Silvio Martinello aveva 33 anni, di cui 10 (quello era l’undicesimo) da professionista: “Ero in quel gruppo dal 1991, prima come Mercatone-Saeco, dal 1996 solo come Saeco. E con ‘Cipo’ stavo dal 1994. All’inizio il suo pesce pilota era Eros Poli, finché Luciano Pezzi – osservava la corsa, guardava negli occhi, parlava con tutti – mi promosse. I risultati gli dettero ragione. Il treno, il primo vero grande treno, aveva ormai trovato sincronismi perfetti: Biasci e Fornaciari a costringere il gruppo a disporsi in lunga fila indiana, poi Calcaterra, Scirea, Poli e io, e certe volte ci aiutavano anche gli uomini di classifica, da Casagrande a Bartoli e Lelli. Cipollini non aveva rivali: spadroneggiava, potente e dominante”.

 

Però in Grecia non andava: “Neanche a calci. La seconda tappa fu vinta dallo svedese Glenn Magnusson su Zanini e lo spagnolo Edo, e io mantenni la maglia rosa. Nella terza tappa s’impose Lombardi e Zanini, ancora secondo davanti a me terzo, mi sfilò la maglia rosa grazie agli abbuoni.
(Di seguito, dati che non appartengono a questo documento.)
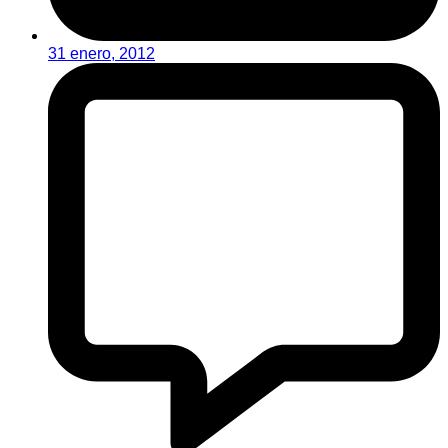
31 enero, 2012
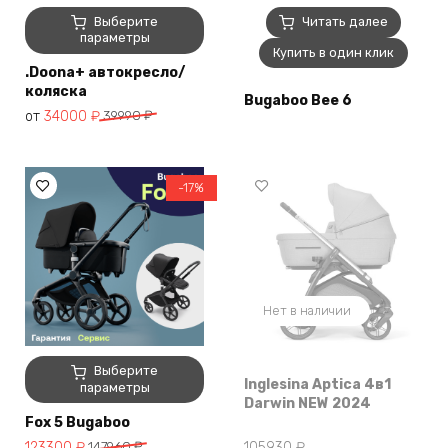
Этот
Выберите
Читать далее
товар
параметры
Купить в один клик
имеет
.Doona+ автокресло/
несколько
коляска
вариаций.
Bugaboo Bee 6
от
34000
₽
39990
₽
Опции
можно
выбрать
на
-17%
странице
товара.
Нет в наличии
Этот
Выберите
Inglesina Aptica 4в1
товар
параметры
Darwin NEW 2024
имеет
Fox 5 Bugaboo
несколько
Первоначальная
Текущая
123300
₽
147960
₽
105930
₽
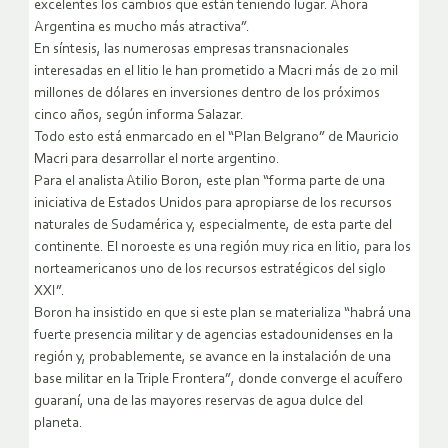
excelentes los cambios que están teniendo lugar. Ahora
Argentina es mucho más atractiva”.
En síntesis, las numerosas empresas transnacionales
interesadas en el litio le han prometido a Macri más de 20 mil
millones de dólares en inversiones dentro de los próximos
cinco años, según informa Salazar.
Todo esto está enmarcado en el “Plan Belgrano” de Mauricio
Macri para desarrollar el norte argentino.
Para el analista Atilio Boron, este plan “forma parte de una
iniciativa de Estados Unidos para apropiarse de los recursos
naturales de Sudamérica y, especialmente, de esta parte del
continente. El noroeste es una región muy rica en litio, para los
norteamericanos uno de los recursos estratégicos del siglo
XXI”.
Boron ha insistido en que si este plan se materializa “habrá una
fuerte presencia militar y de agencias estadounidenses en la
región y, probablemente, se avance en la instalación de una
base militar en la Triple Frontera”, donde converge el acuífero
guaraní, una de las mayores reservas de agua dulce del
planeta.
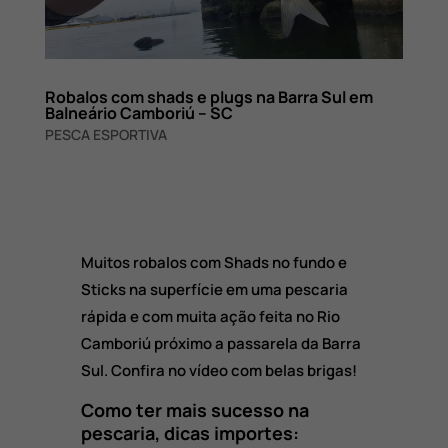
Robalos com shads e plugs na Barra Sul em
Balneário Camboriú – SC
PESCA ESPORTIVA
Muitos robalos com Shads no fundo e
Sticks na superfície em uma pescaria
rápida e com muita ação feita no Rio
Camboriú próximo a passarela da Barra
Sul. Confira no vídeo com belas brigas!
Como ter mais sucesso na
pescaria, dicas importes:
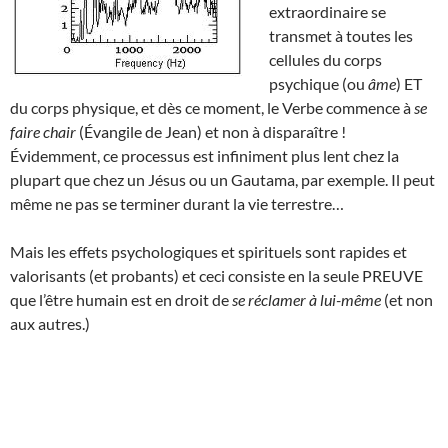
extraordinaire se
transmet à toutes les
cellules du corps
psychique (ou
âme
) ET
du corps physique, et dès ce moment, le Verbe commence à
se
faire chair
(Évangile de Jean) et non à disparaître !
Évidemment, ce processus est infiniment plus lent chez la
plupart que chez un Jésus ou un Gautama, par exemple. Il peut
même ne pas se terminer durant la vie terrestre…
Mais les effets psychologiques et spirituels sont rapides et
valorisants (et probants) et ceci consiste en la seule PREUVE
que l’être humain est en droit de
se réclamer à lui-même
(et non
aux autres.)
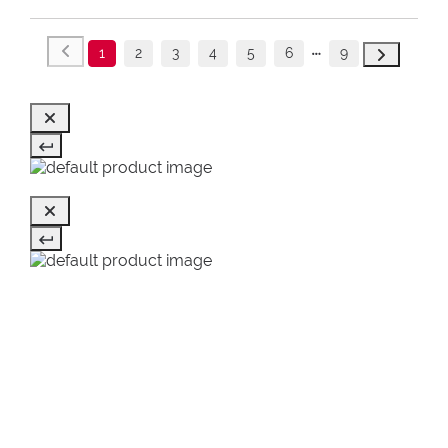
1
2
3
4
5
6
9
ULTIMI VISTI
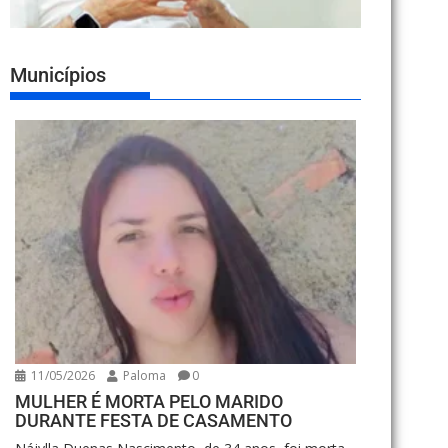
Municípios
11/05/2026
Paloma
0
MULHER É MORTA PELO MARIDO
DURANTE FESTA DE CASAMENTO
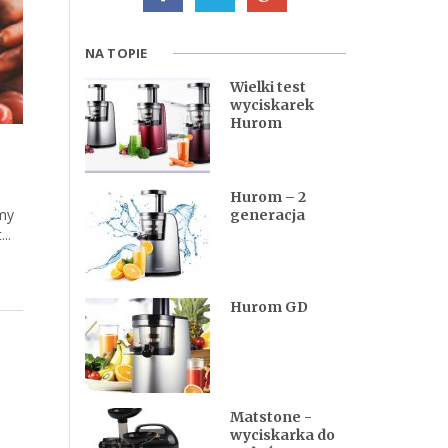
NA TOPIE
Wielki test
wyciskarek
Hurom
Hurom – 2
my
generacja
..
Hurom GD
Matstone -
wyciskarka do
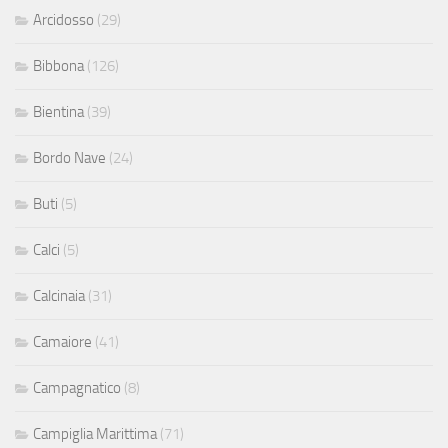
Arcidosso
(29)
Bibbona
(126)
Bientina
(39)
Bordo Nave
(24)
Buti
(5)
Calci
(5)
Calcinaia
(31)
Camaiore
(41)
Campagnatico
(8)
Campiglia Marittima
(71)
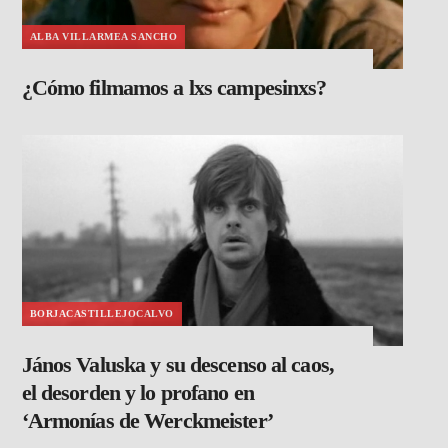
ALBA VILLARMEA SANCHO
¿Cómo filmamos a lxs campesinxs?
BORJACASTILLEJOCALVO
János Valuska y su descenso al caos,
el desorden y lo profano en
‘Armonías de Werckmeister’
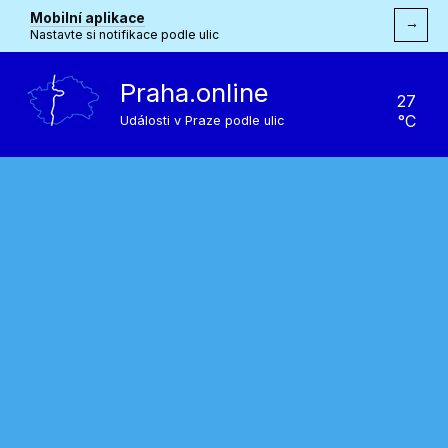
Mobilní aplikace
→
Nastavte si notifikace podle ulic
Praha.online
27
°C
Události v Praze podle ulic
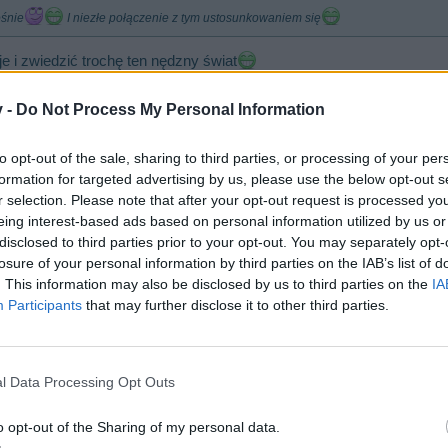
ośnie
I niezłe połączenie z tym ustosunkowaniem się
je i zwiedzić trochę ten nędzny świat
v -
Do Not Process My Personal Information
to opt-out of the sale, sharing to third parties, or processing of your per
formation for targeted advertising by us, please use the below opt-out s
j sofie i zwiedzać rozmaite zakątki świata lub wszechświata przed 
r selection. Please note that after your opt-out request is processed y
eing interest-based ads based on personal information utilized by us or
disclosed to third parties prior to your opt-out. You may separately opt-
losure of your personal information by third parties on the IAB’s list of
. This information may also be disclosed by us to third parties on the
IA
Participants
that may further disclose it to other third parties.
l Data Processing Opt Outs
o opt-out of the Sharing of my personal data.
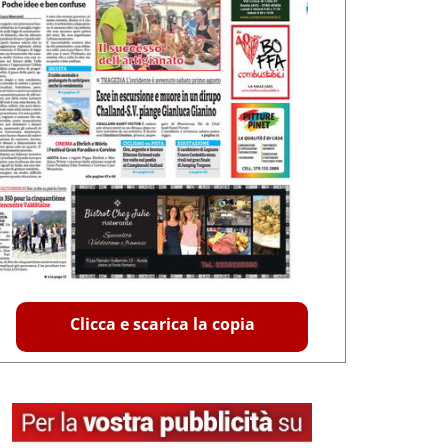
Clicca e scarica la copia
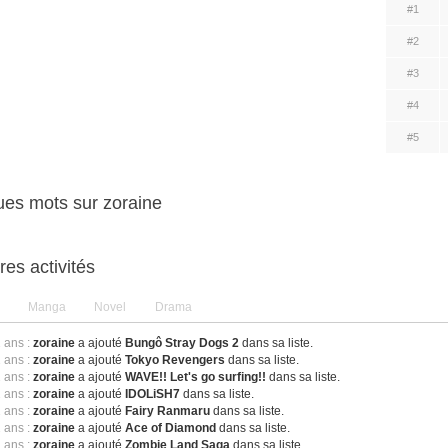
#1
#2
#3
#4
#5
es mots sur zoraine
res activités
Manga
Novel
Drama
2 ans :
zoraine
a ajouté
Bungô Stray Dogs 2
dans sa liste.
2 ans :
zoraine
a ajouté
Tokyo Revengers
dans sa liste.
2 ans :
zoraine
a ajouté
WAVE!! Let's go surfing!!
dans sa liste.
2 ans :
zoraine
a ajouté
IDOLiSH7
dans sa liste.
2 ans :
zoraine
a ajouté
Fairy Ranmaru
dans sa liste.
2 ans :
zoraine
a ajouté
Ace of Diamond
dans sa liste.
2 ans :
zoraine
a ajouté
Zombie Land Saga
dans sa liste.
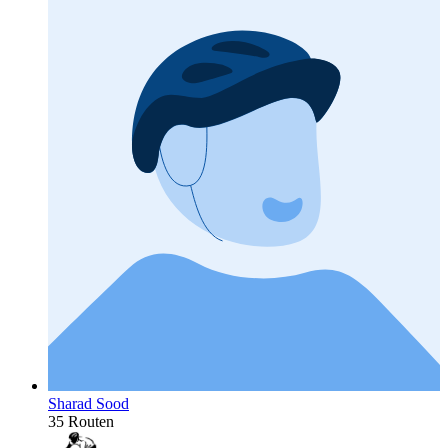
Sharad Sood
35 Routen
Poi ci fu il trasferimento in Italia. E nella quarta tappa, la Ostuni-Ostuni, Cipollini resuscitò. Fu una situazione stranissima: la squadra che lavorava per Mario, io che mi arrangiavo da solo. Prima dell’arrivo c’erano alcune rampe che mettevano in difficoltà i velocisti. Sull’ultima, ai meno 3 dall’arrivo, mi accorsi che Mario si stava sfilando. Pensai: è andato. Invece ai meno 800 metri dal traguardo me lo vidi arrivare. Ai meno 250 da una parte della strada io e Guidi lanciammo la volata, testa a testa, finché lo superai, ma ai meno 50, dall’altra parte della strada, con la coda dell’occhio vidi una ruota che spuntava, che avanzava, che mi rimontava, che mi precedeva. Era quella di ‘Cipo’. Primo lui, secondo io, terzo Guidi”.

  

Un trionfo imbarazzante: “Trionfo perché avevamo conquistato tappa e maglia. Imbarazzante perché ci eravamo comportati più da avversari che da compagni. Eravamo, vivevamo, abitavamo, ci comportavamo, correvamo separati in casa. Nella quinta tappa la vittoria andò a Edo e io mantenni la maglia rosa, nella sesta tappa e maglia andarono al francese Hervé. E in squadra, fra di noi, sempre quel clima: con ‘Cipo’ concentrato sulle tappe, ne avrebbe vinte altre , e io a lottare per la maglia ciclamino a punti e anche per quella dei traguardi dell’Intergiro. Finché a metà Giro mi ritirai per dedicarmi all’Olimpiade di Atlanta. Meglio così: avrei vinto l’oro nella corsa a punti”.

 

Una rosa con le spine: “Ne ho ancora una, a casa, in un armadio, accanto a quelle iridate e tricolori, le altre le ho regalate. Con Mario ci si sente, ci si scrive, ci si confronta. Da amici, o quasi. Lo ritengo un valore per il nostro ciclismo. Nella sostanza ha spesso ragione, ma a volte i modi sono quelli propri del velocista. Può comunque dare ancora tanto”.